To do this, the agency’s meteorologists maintain thousands of monitoring stations (some of which are incredibly remote), they launch 62 weather balloons a day and they’ve built the world’s most powerful weather computer.
ELECTIONS CANADA
Even as Ottawa is embroiled in scandal over allegations of Chinese electoral interference, it’s notable that nobody is questioning the integrity of the basic mechanics of the Canadian electoral process. The gist is that China used hinky means to influence Canadians’ votes, but that the actual casting of ballots was all above board.
This is mainly because Elections Canada is pretty consistent at delivering electoral results promptly and without too many suspicious anomalies such as missing ballot boxes or malfunctioning voting machines (the agency resolutely refuses to move away from paper ballots for this precise reason).
IN OTHER NEWS
Although it’s been 61 years since Canada last executed someone, the citizenry has never really lost its enthusiasm for killing criminals. A recent Research Co. survey became just the latest poll to show that a majority of Canadians (54 per cent) wouldn’t mind a return to capital punishment for the crime of murder. In fact, the sentiment is trending upwards: A year ago, only 51 per cent of respondents favoured state executions. As has been shown in prior Canadian surveys on capital punishment, this is a rather predictable public reaction to the fact that vanishingly few Canadian murderers ever stay behind bars for more than about 20 years. In just the last few years, the Department of Justice has granted release to cannibals, serial killers, cop killers and even child murderers.
One of the weirder things surrounding the ongoing hubbub about alleged Chinese electoral interference is thatit’s not really based on any new information. It’s been known since 2016 that Chinese businessmen were throwing money at the Trudeau Foundation in an apparent attempt to influence-peddle the prime minister. And for the last 12 months there’s been no shortage of reports showing that Liberal campaigns in the 2021 election were receiving in-kind support with uncomfortably close ties to the Chinese consulate. But the reason the allegations are suddenly hitting hard this time around is due to a series of leaks from CSIS reporting that Prime Minister Justin Trudeau was repeatedly briefed on Chinese interference operations, but didn’t do anything about it.
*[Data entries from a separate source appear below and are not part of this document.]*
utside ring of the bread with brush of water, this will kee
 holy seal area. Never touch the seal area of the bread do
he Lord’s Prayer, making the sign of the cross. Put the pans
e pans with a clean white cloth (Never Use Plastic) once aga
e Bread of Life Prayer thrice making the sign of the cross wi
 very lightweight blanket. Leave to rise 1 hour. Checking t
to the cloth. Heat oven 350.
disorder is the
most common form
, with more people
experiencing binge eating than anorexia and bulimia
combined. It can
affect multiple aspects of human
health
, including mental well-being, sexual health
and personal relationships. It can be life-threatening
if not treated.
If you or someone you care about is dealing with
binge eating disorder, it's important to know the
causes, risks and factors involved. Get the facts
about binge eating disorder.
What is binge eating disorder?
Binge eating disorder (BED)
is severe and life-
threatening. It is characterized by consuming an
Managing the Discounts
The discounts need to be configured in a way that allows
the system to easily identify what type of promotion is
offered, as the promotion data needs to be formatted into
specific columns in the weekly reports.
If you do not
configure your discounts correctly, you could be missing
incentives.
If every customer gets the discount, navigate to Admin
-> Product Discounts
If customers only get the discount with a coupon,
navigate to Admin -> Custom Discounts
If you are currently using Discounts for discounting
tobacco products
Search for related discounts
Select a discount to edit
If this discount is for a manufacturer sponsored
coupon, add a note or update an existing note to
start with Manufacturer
On Friday, one of those CSIS leakers broke their silence, although they’re still not revealing their name due to the risk that they could face criminal prosecution. In an op-ed for the Globe and Mail credited to a “national security official,” the leaker said they went public only after years of frustration at seeing “evidence of senior public officials ignoring interference.” The official also urged Canadians to calm down about what it all means. “I do not believe that foreign interference dictated the present composition of our federal government. Nor do I believe that any of our elected leaders is a traitor to our country,” they wrote.
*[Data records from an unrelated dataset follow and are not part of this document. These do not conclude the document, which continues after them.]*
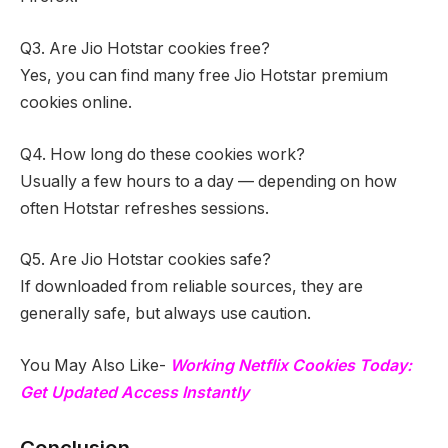
Q3. Are Jio Hotstar cookies free?
Yes, you can find many free Jio Hotstar premium
cookies online.
Q4. How long do these cookies work?
Usually a few hours to a day — depending on how
often Hotstar refreshes sessions.
Q5. Are Jio Hotstar cookies safe?
If downloaded from reliable sources, they are
generally safe, but always use caution.
You May Also Like-
Working Netflix Cookies Today:
Get Updated Access Instantly
Conclusion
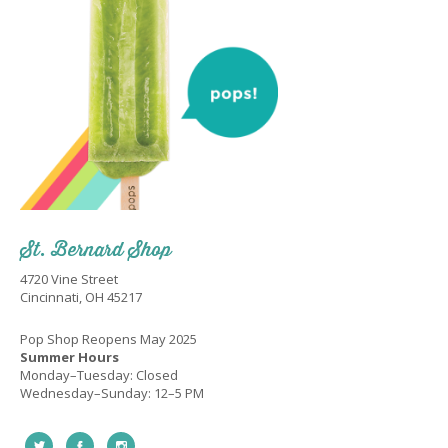
St. Bernard Shop
4720 Vine Street
Cincinnati, OH 45217
Pop Shop Reopens May 2025
Summer Hours
Monday–Tuesday: Closed
Wednesday–Sunday: 12–5 PM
As we’ve mentioned, the Supreme Court of Canada is down a judge after Russell Brown was allegedly caught up in a series of drunken shenanigans at an Arizona resort. This is bad news if you like pipelines. The Supreme Court is soon set to consider a Government of Alberta challenge to Bill C-69, a piece of 2019 legislation that broadens the criteria by which a resource project (such as a pipeline) can be rejected. It was already a long shot that Alberta could get C-69 quashed by the Supreme Court, but it’s now extra unlikely given that Brown was considered to be one of the court’s more reliably pro-Alberta votes.